(Beginning of Available records)

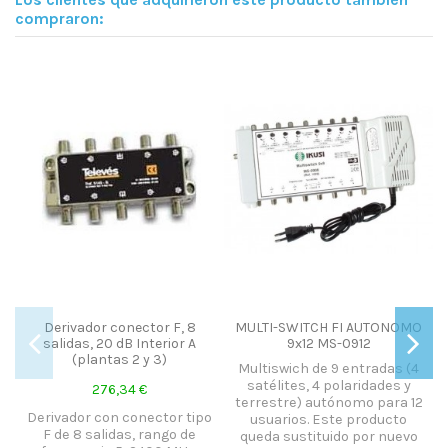
compraron:
Fuera de stock
F, 8
MULTI-SWITCH FI AUTONOMO
Derivador conector F, 2
ior A
9x12 MS-0912
salidas, 20 dB Interior
Multiswich de 9 entradas (4
6,90 €
satélites, 4 polaridades y
terrestre) autónomo para 12
Derivador con conector ti
or tipo
usuarios. Este producto
F de 2 salidas, rango de
o de
queda sustituido por nuevo
frecuencia 5...1000 MHz,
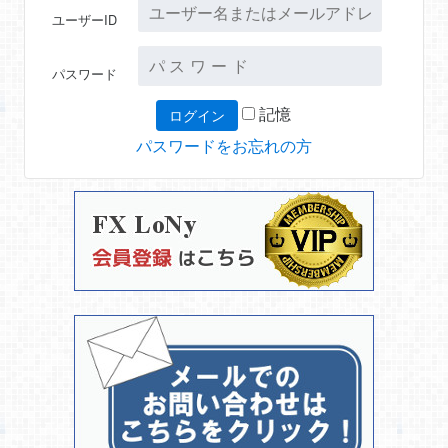
ユーザーID
パスワード
記憶
パスワードをお忘れの方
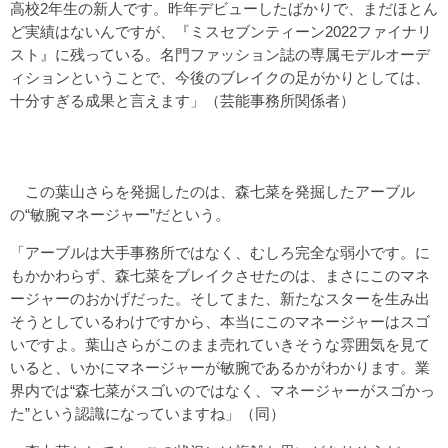
高校2年生の新人です。昨年デビューしたばかりで、まだほとん
ど実績はないんですが、『ミスセブンティーン2022ファイナリ
スト』に残っている。名門ファッション誌の専属モデルオーデ
ィションということで、今後のブレイクの足がかりとしては、
十分すぎる成果と言えます」（芸能事務所関係者）
この葉山さらを発掘したのは、森七菜を発掘したアーブル
の“敏腕マネージャー”だという。
「アーブルは大手事務所ではなく、むしろ完全な弱小です。に
もかかわらず、森七菜をブレイクさせたのは、まさにこのマネ
ージャーのおかげだった。そしてまた、新たなスターを生み出
そうとしているわけですから、本当にこのマネージャーはスゴ
いですよ。葉山さらがこのまま売れていきそうな雰囲気を見て
いると、いかにマネージャーが敏腕であるかがわかります。業
界内では“森七菜がスゴいのではなく、マネージャーがスゴかっ
た”という認識になっていますね」（同）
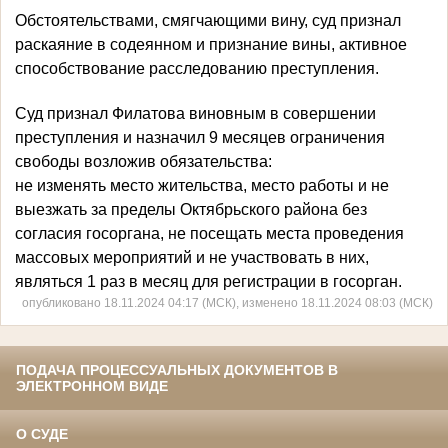
Обстоятельствами, смягчающими вину, суд признал
раскаяние в содеянном и признание вины, активное
способствование расследованию преступления.
Суд признал Филатова виновным в совершении
преступления и назначил 9 месяцев ограничения
свободы возложив обязательства:
не изменять место жительства, место работы и не
выезжать за пределы Октябрьского района без
согласия госоргана, не посещать места проведения
массовых мероприятий и не участвовать в них,
являться 1 раз в месяц для регистрации в госорган.
опубликовано 18.11.2024 04:17 (МСК), изменено 18.11.2024 08:03 (МСК)
ПОДАЧА ПРОЦЕССУАЛЬНЫХ ДОКУМЕНТОВ В
ЭЛЕКТРОННОМ ВИДЕ
О СУДЕ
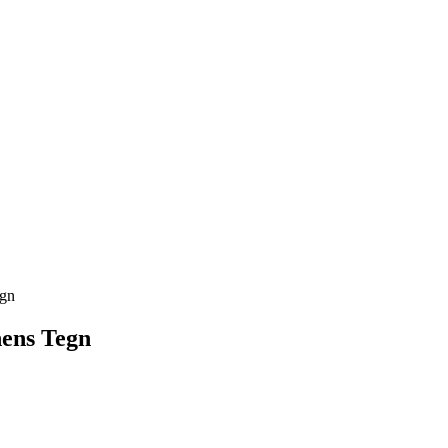
egn
nens Tegn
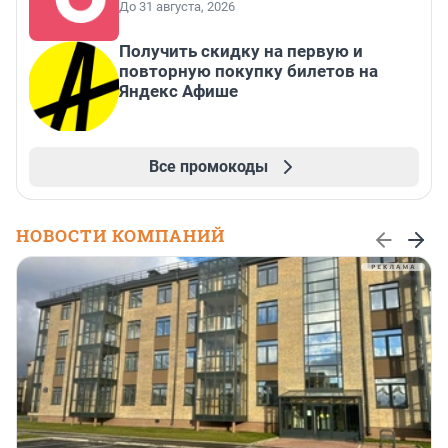
До 31 августа, 2026
Получить скидку на первую и
повторную покупку билетов на
Яндекс Афише
Все промокоды
НОВОСТИ КОМПАНИЙ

(End of Available records)

- _Work to be completed_:
Copy each line of the listing that carries the string "Derivador".

- _The completed task_:
Derivador conector F, 2
Derivador con conector ti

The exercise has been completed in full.